“師父。”
遙遙高山的雲上亭中,走來一個黑衣青年。
“嗯?”手持精緻小巧酒杯的、清瘦的女子聞言轉過身。她一身寬大的白衣,極其簡約的款式,映得她小小的身子更加柔弱,仿若無骨,似乎一陣風便能吹折;她膚色雪白,而眉眼是水墨暈染的模樣,如遠山含黛,沒有表情之時,眉間自然微斂,有古畫淡淡的憂愁。
她對黑衣的玄奕微微一笑,招了招手,就像凝滯的時間再次流動,世界都生動起來。
這樣的一位看似弱不禁風的女子,世人不聞她名者少,不識她人者多——她名,澹臺蘭煙。
萬劍仙宗最核心的峰頂,劍仙君與她的弟子共同見證雪域之上的躍升之路。
“師父,您認為雪仙君會成功嗎?”玄奕低聲問。
澹臺蘭煙捋了下鬢角的青絲:“不好說啊。”
她並不刻意賣關子,對身邊弟子亦不做隱瞞:“景秀的實力......說實話,還差了些,但他嘗試了別的方式,一條前無古人的路,我也不知他可否成功。”
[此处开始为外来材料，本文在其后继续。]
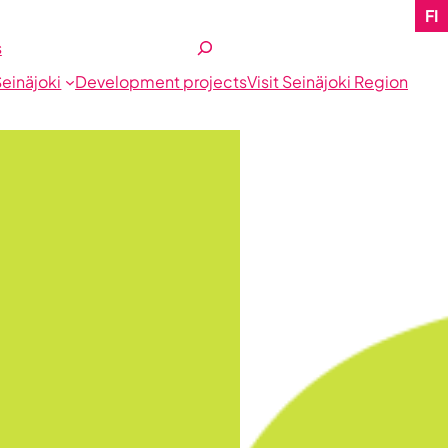
FI
Etsi
s
Seinäjoki
Development projects
Visit Seinäjoki Region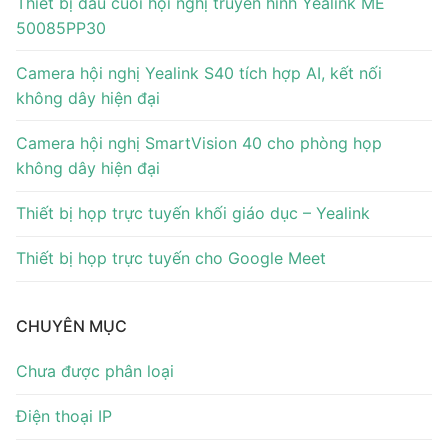
Thiết bị đầu cuối hội nghị truyền hình Yealink ME
50085PP30
Camera hội nghị Yealink S40 tích hợp AI, kết nối
không dây hiện đại
Camera hội nghị SmartVision 40 cho phòng họp
không dây hiện đại
Thiết bị họp trực tuyến khối giáo dục – Yealink
Thiết bị họp trực tuyến cho Google Meet
CHUYÊN MỤC
Chưa được phân loại
Điện thoại IP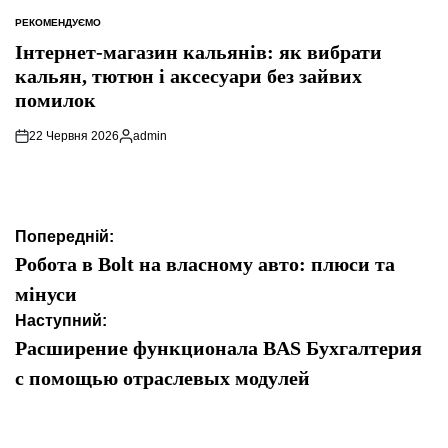
РЕКОМЕНДУЄМО
ОПУБЛІКУВАТИ
У
Інтернет-магазин кальянів: як вибрати
кальян, тютюн і аксесуари без зайвих
помилок
22 Червня 2026
admin
Опубліковано
Навігація
Попередній:
записів
Робота в Bolt на власному авто: плюси та
мінуси
Наступний:
Расширение функционала BAS Бухгалтерия
с помощью отраслевых модулей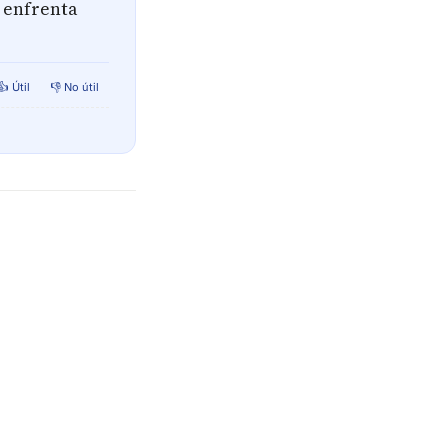
d enfrenta
👍 Útil
👎 No útil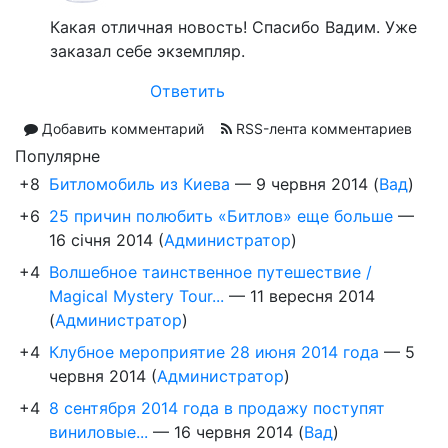
Какая отличная новость! Спасибо Вадим. Уже
заказал себе экземпляр.
Ответить
Добавить комментарий
RSS-лента комментариев
Популярне
+8
Битломобиль из Киева
—
9 червня 2014
(
Вад
)
+6
25 причин полюбить «Битлов» еще больше
—
16 січня 2014
(
Администратор
)
+4
Волшебное таинственное путешествие /
Magical Mystery Tour...
—
11 вересня 2014
(
Администратор
)
+4
Клубное мероприятие 28 июня 2014 года
—
5
червня 2014
(
Администратор
)
+4
8 сентября 2014 года в продажу поступят
виниловые...
—
16 червня 2014
(
Вад
)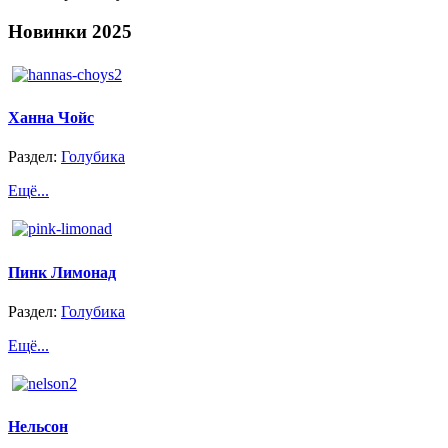
Новинки
2025
Ханна Чойс
Раздел:
Голубика
Ещё...
Пинк Лимонад
Раздел:
Голубика
Ещё...
Нельсон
“......”玄奕沉默一會兒,又問,“您希望他成功嗎?”
“這是什麼話?”澹臺蘭煙平靜地說,“我當然希望他能邁出這一步,現世修者己經被無形的屏障困住太久了,他若能做這第一人,現在的很多問題都不再是問題。”
“不談那表面原因——展春時確實礙眼,但景秀和我們並無衝突。從心而論,我個人也願他可以實現他的理想。”
她將杯中酒一飲而盡,輕輕地放回桌上:“且看他如何做吧!”
......
或許無人相伴,或許萬眾矚目,但至少此刻,景秀不再思考這些。
一片,兩片,三西片,萬萬千千片。隨著靈力潮湧般的彙集,純淨靈氣化作的雪花灑落向大地。
它看上去和往日的落雪無甚區別,無色無味、無聲無息,潔白單純得不含一絲雜質——唯有在飄落的那一瞬間,穿過所有阻礙,在數以千萬計雪域人的心中發出了一聲溫柔的、空靈的迴音。
漸漸的,似是響應這呼喚,越來越多的人走上街頭。簡言頗為驚訝地發現,這些人基本都是雪域的普通百姓,他們也感受到雪仙君的變化了嗎?他們......雪仙君要做什麼呢?
手中傳來溫熱的觸感,簡言低頭,原是嘉意握了握他的手。
“我好像明白點了......”嘉意看著空中越發真實強大的人影,耳語道,“靈力是力量,道途是力量,人也是一種力量......時間、過去、所有的記憶、功績都可以是力量。”
簡言心中一動。他沉下心神,靜靜感受著周圍的靈力波動。
摒棄雜念,在彷彿無休止的靈力潮汐中,他感知到了一縷白色的靈絲,很細很淡的一條,卻在雄渾的沖刷下巍然不動。
像是知道了有人在關注它。那靈絲小小地一顫,清晰了,連線了......與簡言的心神?
簡言錯愕。
與靈絲連線上的那一刻,他瞬間“看”到了雪仙君一線溫柔的目光,和千萬條、連結千萬人的靈絲。
簡言嘗試用意識輕輕勾了勾靈絲,這細小的絲線也柔柔地與他相觸,微微一繞,從簡言心中撈出團小光點,向遠處飛去。
於此同時,其它靈絲也作出了相似的動作,剎那間,無數小光點騰空而起,飄向天空。